Было большим утешением вот так стоять в холодный зимний день и следить, как на поверхности пруда, подобно нотам из Девятой симфонии Малера, танцуют фотоны. В какой-то момент составляющие природы повлияли и на мой организм, разум слился с ней настолько глубоко, как никогда ранее. Как и большинство важных вещей, случившееся со мной было малозаметным эпизодом. Слившись с этим скромным спокойствием, я мог унестись далеко за камни и камыши. Я ощущал Природу – беззащитную и полностью раскрытую, какой она стала для Торо и Лорена Айзли. Я обогнул пруд и пошел в больницу. Утренние обходы закончились. Умирающая женщина сидела передо мной на кровати. За окном слышалась трель певчей птицы, она сидела на ветке у самого пруда.
Потом я много думал, что тогда на рассвете какая-то глубокая тайна мне не открылась, когда я процарапал глазок среди кристалликов льда. «Мы чересчур довольствуемся нашими органами чувств», – заметил однажды Лорен Айзли. Недостаточно просто видеть танец фотонов своими нервными окончаниями. «Мало видеть так, как видит человек – даже если он дойдет до конца Вселенной». Все наши радиотелескопы и суперколлайдеры просто расширяют восприятие нашего разума. Мы видим лишь завершенную работу и не замечаем, как вещи соединяются друг с другом и становятся цельной реальностью. Единственное исключение – пять секунд в то славное декабрьское утро, когда все чувства вдруг соединились.

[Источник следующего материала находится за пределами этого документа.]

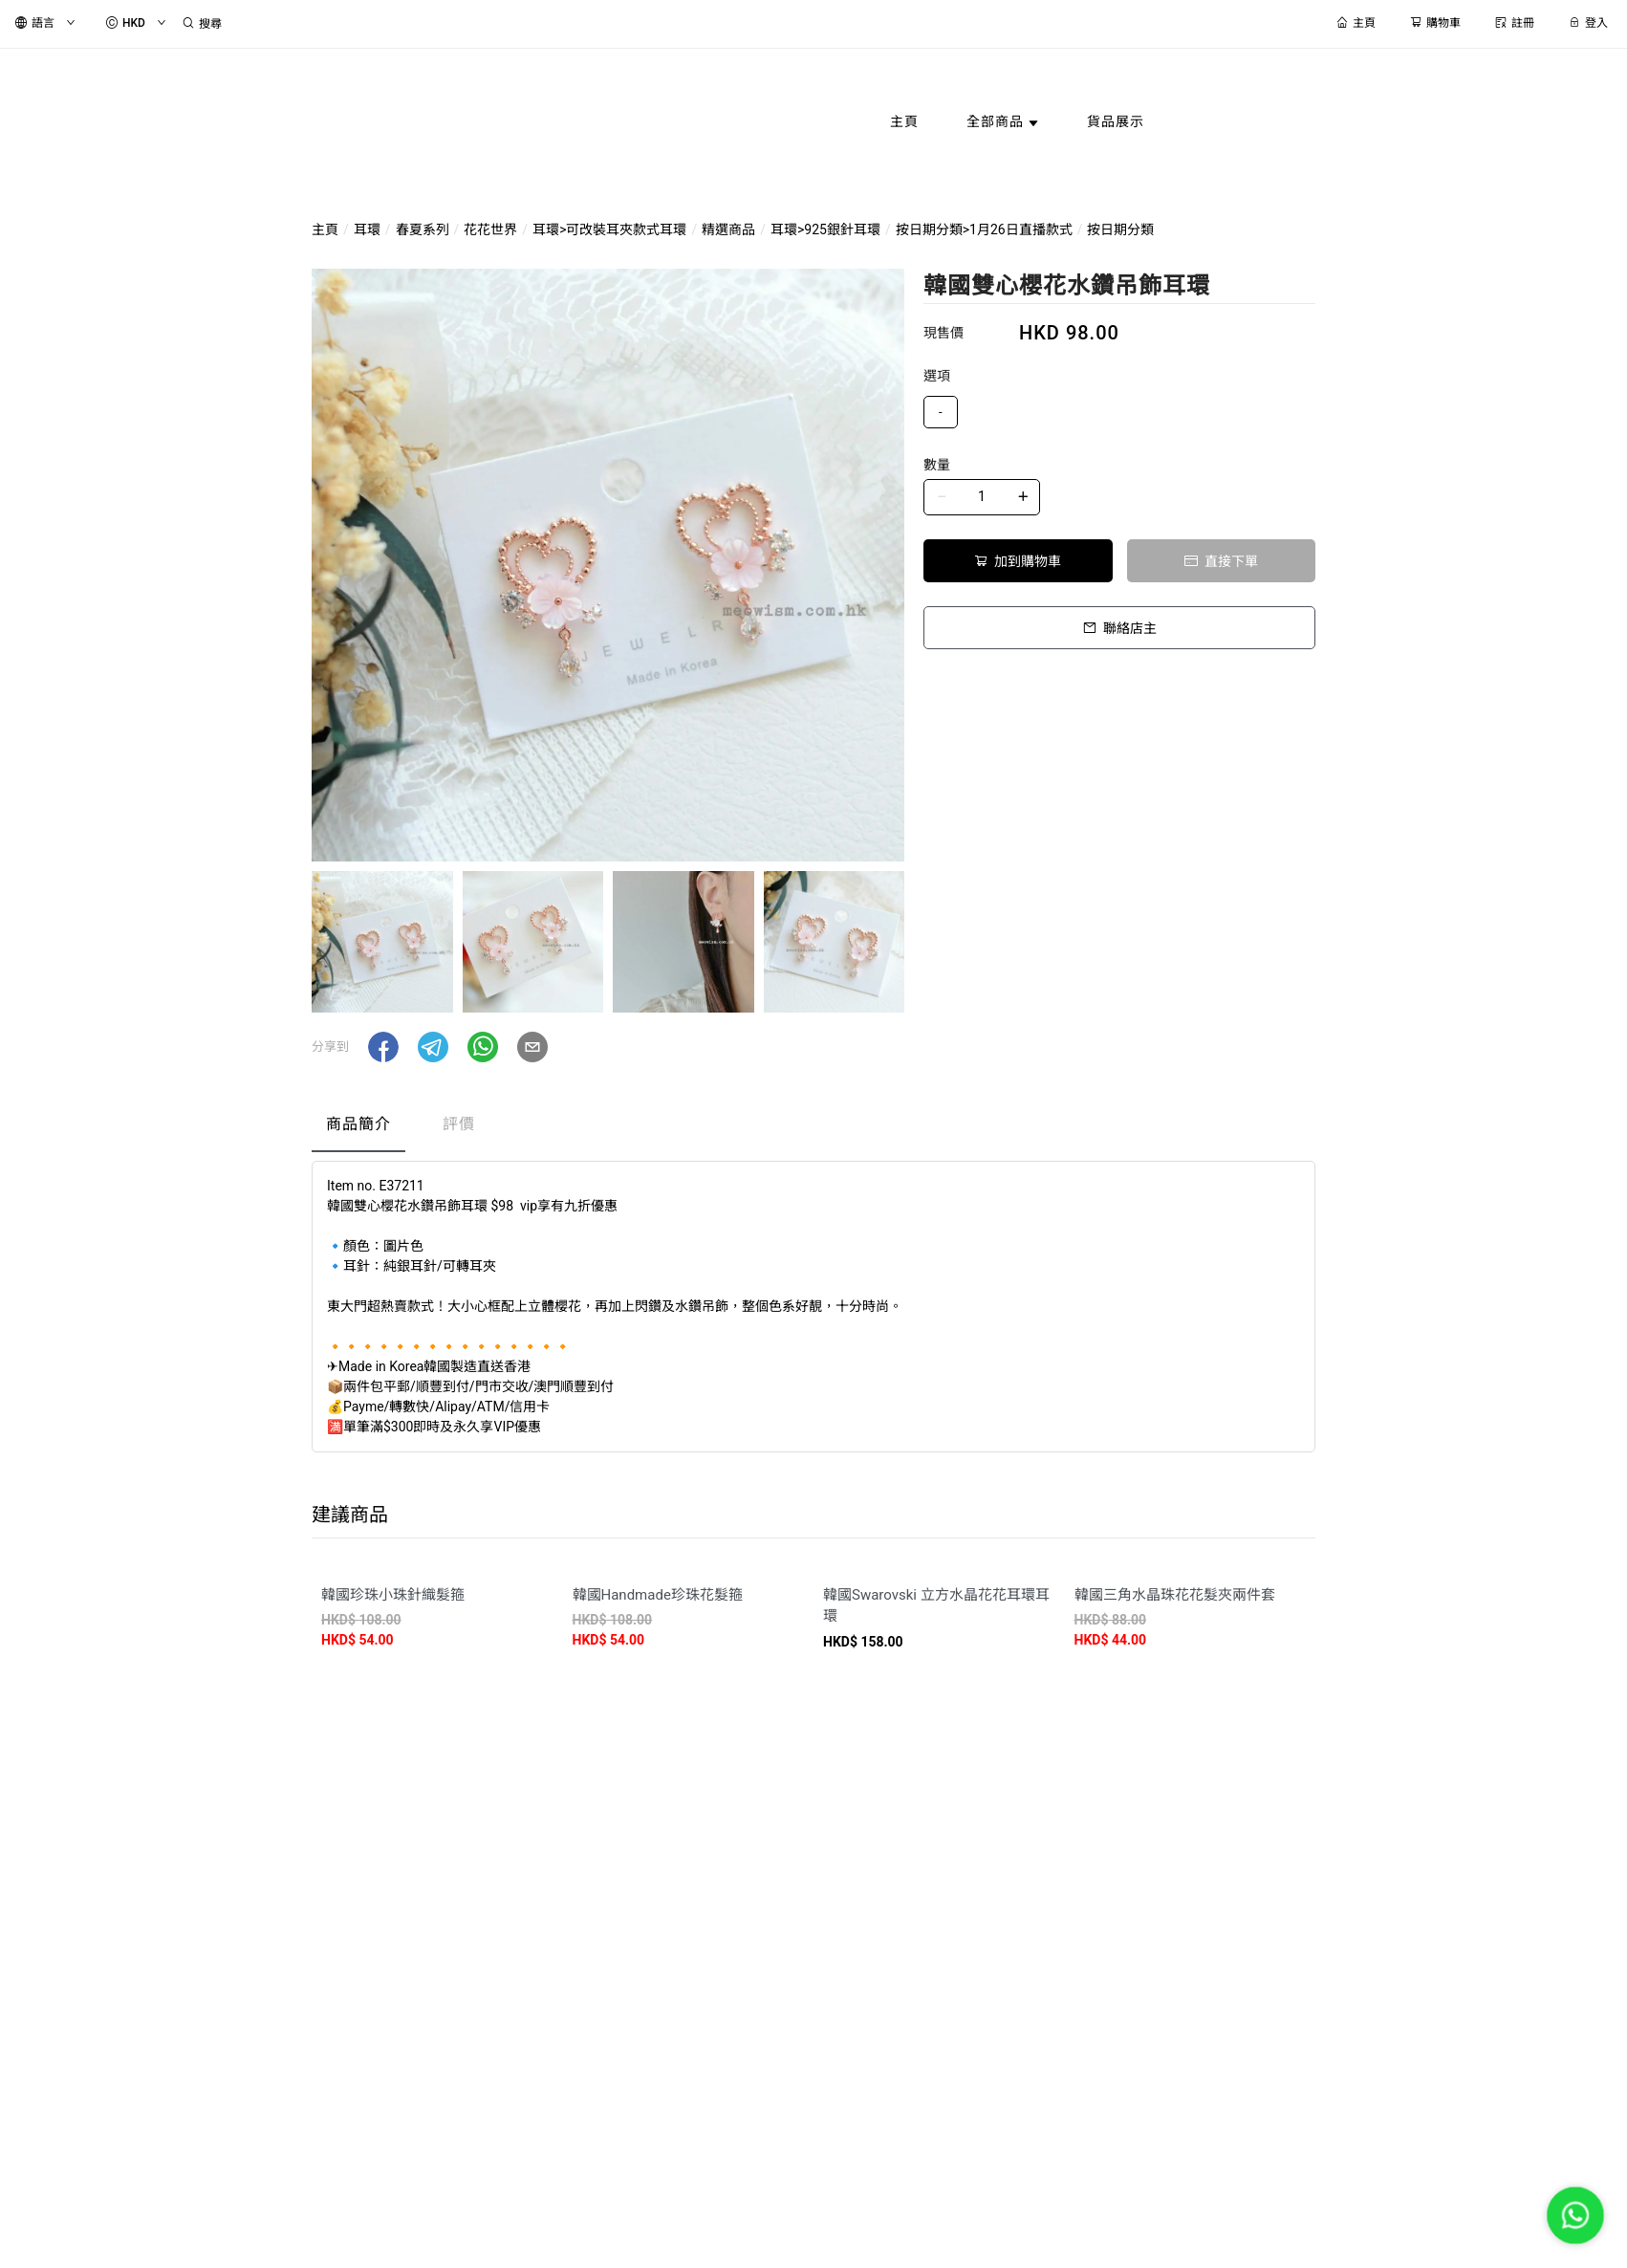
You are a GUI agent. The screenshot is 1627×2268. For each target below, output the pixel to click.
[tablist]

Конечно, физики этого не поймут, так как они не видят за своими уравнениями квантовой реальности. В тот декабрьский день на краю пруда дул неровный ветерок, а разум сливался со всей природой, которая прячется за каждым листом и веткой.
Мы, ученые, так долго смотрели на мир, что больше не оспариваем его реальность. Как заметил Торо, мы похожи на индусов, которые полагали, что мир лежит на слоне, слон стоит на черепахе, а черепаха расположилась на свернутой в кольцо кобре. Вот только под змею нечего подложить. Все мы стоим на плечах друг у друга – и вместе стоим в пустоте.
Лично для меня эти пять секунд зимним утром – самое убедительное доказательство, которое может потребоваться. Как Торо сказал об Уолдене:
Я и берег каменистый
Ветерок, летящий быстро;
И в руке моей всегда
твердь его, его вода…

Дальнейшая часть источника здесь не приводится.